Syndicat des
enseignantes et enseignants
du Cégep de Rimouski
Centrale des syndicats du QuébecFérération des enseignates et enseignats de CEGEP

Brille, ma fille, mon gars, brille!

François Delisle, enseignant en Philosophie

J’écris ce texte en attendant le retour de mon amoureux.

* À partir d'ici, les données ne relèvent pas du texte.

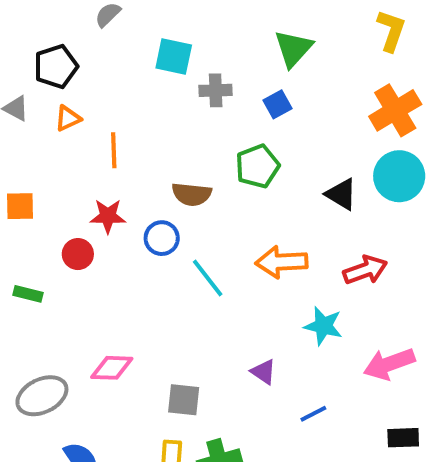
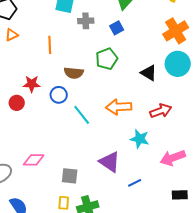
orange line: (114, 150) -> (50, 45), moved
purple triangle: (263, 372) -> (110, 162), size x1.6

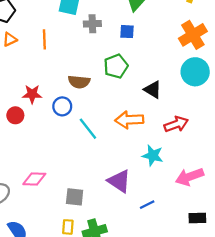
blue square: (117, 28) -> (127, 32), turned 32
orange line: (50, 45) -> (44, 39), moved
black triangle: (149, 73) -> (153, 90), moved

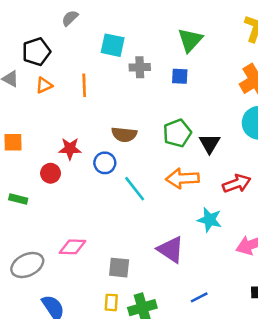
green pentagon: (116, 66) -> (177, 133), moved
black triangle: (153, 90) -> (210, 143), turned 30
blue line: (147, 205) -> (199, 297), moved

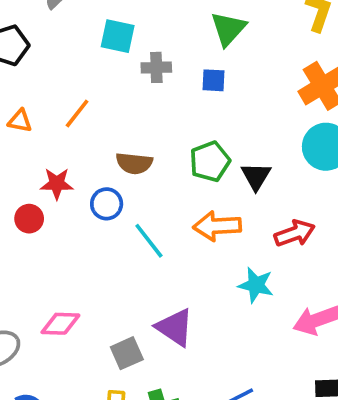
orange triangle: (44, 85) -> (20, 121), moved, turned 36
orange line: (84, 85) -> (77, 114), moved, turned 40
purple triangle: (171, 249) -> (175, 327), moved
gray square: (119, 268) -> (127, 353), turned -30

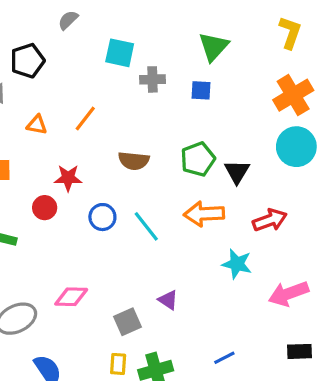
blue circle: (107, 204) -> (102, 217), moved
purple triangle: (175, 327) -> (168, 300), size x0.6

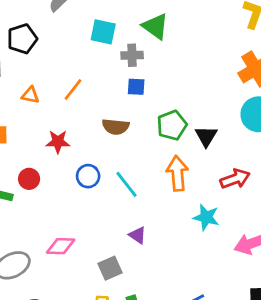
green triangle: (213, 47) -> (155, 26), moved, turned -36
blue square: (201, 90) -> (136, 87), moved
red circle: (45, 208) -> (29, 179), moved
orange arrow: (204, 214) -> (177, 173), turned 88
purple triangle: (168, 300) -> (138, 235), moved

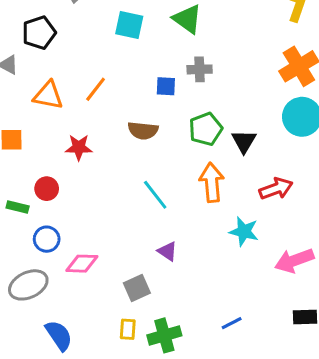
gray cross: (132, 55) -> (200, 69), moved
orange triangle: (30, 95) -> (48, 95), size x1.5
blue circle: (88, 176) -> (47, 239), moved

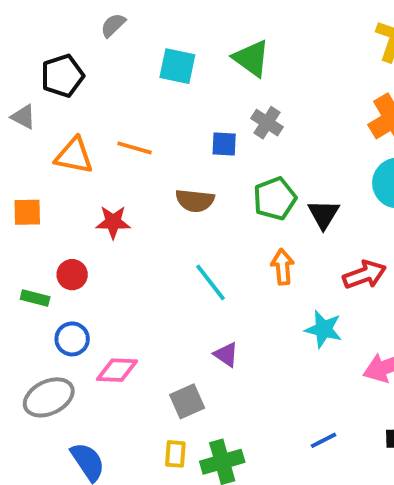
gray cross: (200, 69) -> (267, 123), turned 35
orange line: (96, 89) -> (134, 148), turned 68
orange arrow: (212, 183) -> (283, 267), size x0.7
blue line: (232, 323) -> (324, 440), moved

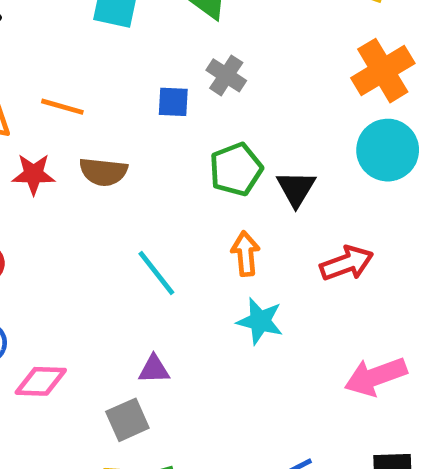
brown semicircle: (195, 201) -> (103, 172), moved
red star: (113, 222) -> (34, 174), moved
cyan star: (324, 329) -> (260, 321), moved
purple triangle: (226, 355) -> (154, 369), moved, turned -36

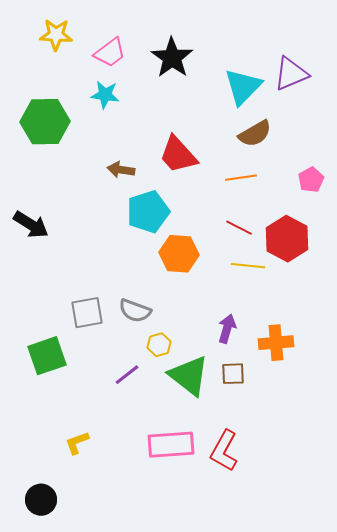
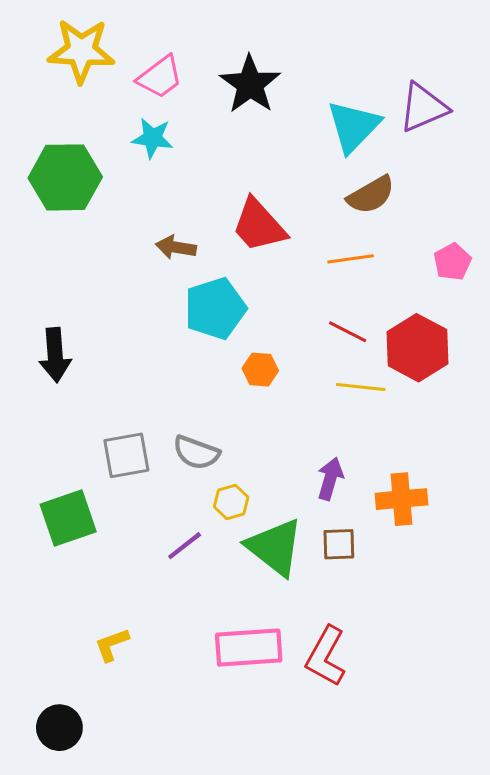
yellow star: (56, 35) -> (81, 51), size x1.4
black arrow: (31, 225) -> (55, 355), moved, turned 54
orange hexagon: (179, 254) -> (260, 370), size x0.6

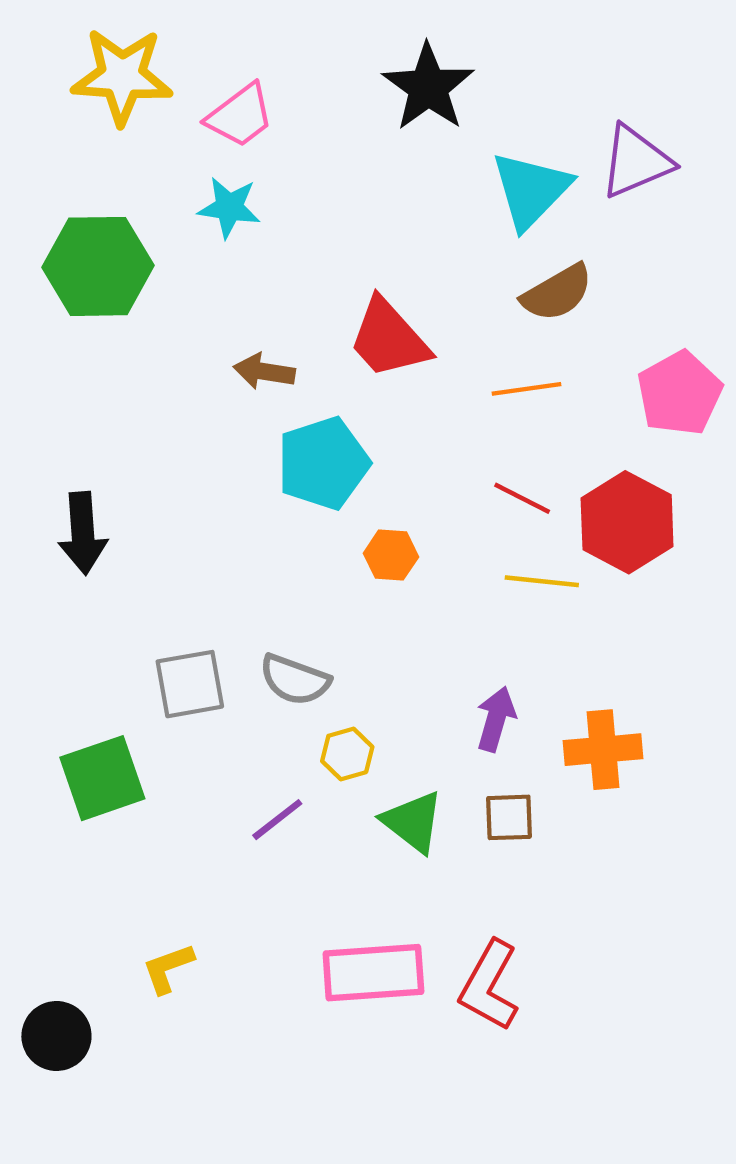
black star: (250, 84) -> (428, 87), moved
pink pentagon: (452, 262) -> (680, 393), size x1.5
green triangle: (275, 547) -> (413, 822), size x0.7
black circle: (59, 728) -> (56, 1036), moved

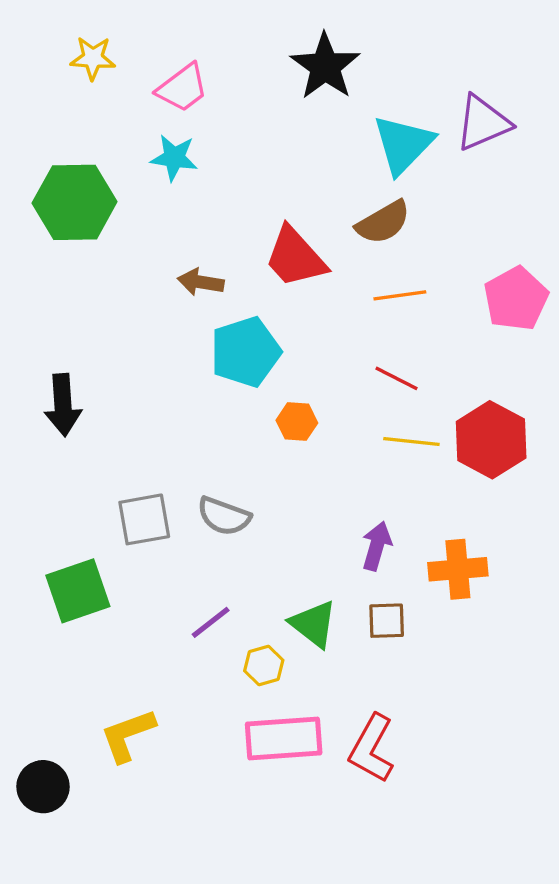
yellow star: (122, 76) -> (93, 58), size x0.6
brown semicircle: (557, 293) -> (383, 222), moved
red hexagon: (627, 522) -> (491, 440), moved
yellow hexagon: (347, 754) -> (264, 665), moved
yellow L-shape: (168, 968) -> (128, 735), size x1.4

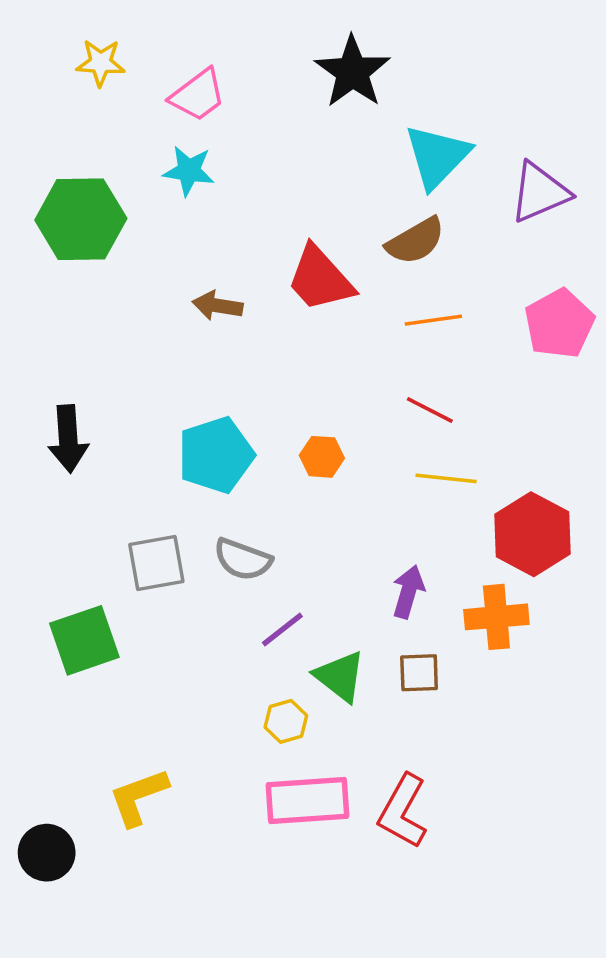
purple triangle: (483, 123) -> (540, 192), moved
cyan pentagon: (245, 352) -> (216, 455), moved
red hexagon: (491, 440) -> (532, 534), moved
purple line: (211, 622) -> (282, 630), moved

Que de chemin parcouru dans l’émancipation des gays et lesbiennes pour que je puisse écrire cela dans un média publié dans mon lieu de travail sans crainte de sanction! Que de luttes menées pour arriver à cela! Depuis les émeutes de Stonewall à New York en 1969 où la communauté gaie, lesbienne, bi, trans et queer s’est soulevée dans une série d’émeutes pour réclamer la fin de la violente répression policière et du harcèlement systématique, en passant par l’abrogation des lois criminalisant la sodomie au Canada dans les années 80 et la crise du sida, puis par la lutte des trans pour leur reconnaissance et l’assouplissement des normes de genre des dernières années, bien des choses ont changé. D’aucuns semblent même croire que la lutte est finie, voire qu’elle irait trop loin de nos jours. Maintenant que l’on aurait le droit d’aimer qui l’on veut et même de se marier comme un couple « normal », de ne pas subir de discrimination en emploi, ne serait-ce pas suffisant? Demander davantage ne serait-il pas exiger trop d’une société déjà bien tolérante à l’égard des LGBTQ? La notion de fierté gaie, d’identité LGBTQ n’est-elle pas inutilement provocante, le but n’étant-il pas d’être reconnus comme « normaux » comme tout le monde? Non. Non, ce n’est pas le but. Le but est de rendre vivables des vies qui ont longtemps été conçues comme invivables, impensables, irréalistes et impossibles.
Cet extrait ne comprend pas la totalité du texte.